▸ WHAT YOU WILL DO
For this exercise, write out each entry below exactly, omitting the images.

*** DATA FOR THE TASK

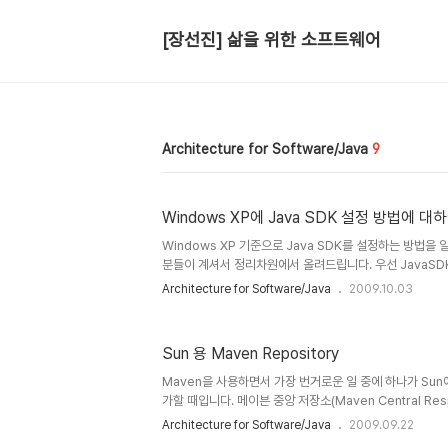
[장선진] 삶을 위한 소프트웨어
Architecture for Software/Java
9
Windows XP에 Java SDK 설정 방법에 대
Windows XP 기준으로 Java SDK를 설정하는 방법
분들이 계셔서 정리차원에서 올려드립니다. 우선 JavaS
가정하겠습니다. 만약 아직 Java SDK가 없으신 분은
Architecture for Software/Java
2009.10.03
http://java.sun.com/javase/downloads/index.
다운로드 받으시면 됩니다. Windows XP에 시스템 등록
튼을 클릭합니다. 시스템 변수 부분에서 새로 만들기 버튼을
Sun 용 Maven Repository
을 JAVA_HOME 이라고 넣으시고 설치한 JavaSDK의 
C:\Program Files\Java\jdk1.6.0_14 입니다. 그 후 CL
Maven을 사용하면서 가장 번거로운 일 중에 하나가 Su
가할 때입니다. 메이븐 중앙 저장소(Maven Central Re
되지만 아티팩트(jar)가 없어서, m2eclipse에서 Missing 
Architecture for Software/Java
2009.09.22
니다. 지금까지는 다른 분들이 올려놓은 레포지토리를 연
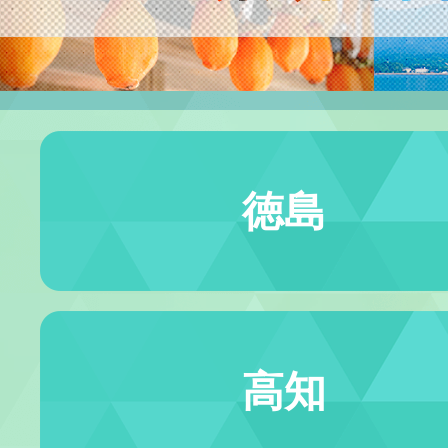
徳島
高知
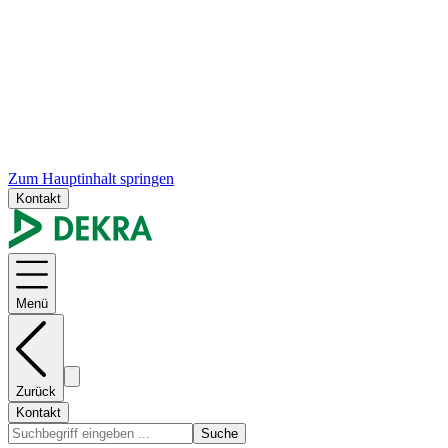
Zum Hauptinhalt springen
Kontakt
Menü
Zurück
Kontakt
Suche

******

▸ EXERCISE OUTPUT
[장선진] 삶을 위한 소프트웨어
Architecture for Software/Java
9
Windows XP에 Java SDK 설정 방법에 대
Windows XP 기준으로 Java SDK를 설정하는 방법
분들이 계셔서 정리차원에서 올려드립니다. 우선 JavaS
가정하겠습니다. 만약 아직 Java SDK가 없으신 분은
Architecture for Software/Java
2009.10.03
http://java.sun.com/javase/downloads/index.
다운로드 받으시면 됩니다. Windows XP에 시스템 등록
튼을 클릭합니다. 시스템 변수 부분에서 새로 만들기 버튼을
Sun 용 Maven Repository
을 JAVA_HOME 이라고 넣으시고 설치한 JavaSDK의 
C:\Program Files\Java\jdk1.6.0_14 입니다. 그 후 CL
Maven을 사용하면서 가장 번거로운 일 중에 하나가 Su
가할 때입니다. 메이븐 중앙 저장소(Maven Central Re
되지만 아티팩트(jar)가 없어서, m2eclipse에서 Missing 
Architecture for Software/Java
2009.09.22
니다. 지금까지는 다른 분들이 올려놓은 레포지토리를 연
徳島
高知
Zum Hauptinhalt springen
Kontakt
Menü
Zurück
Kontakt
Suche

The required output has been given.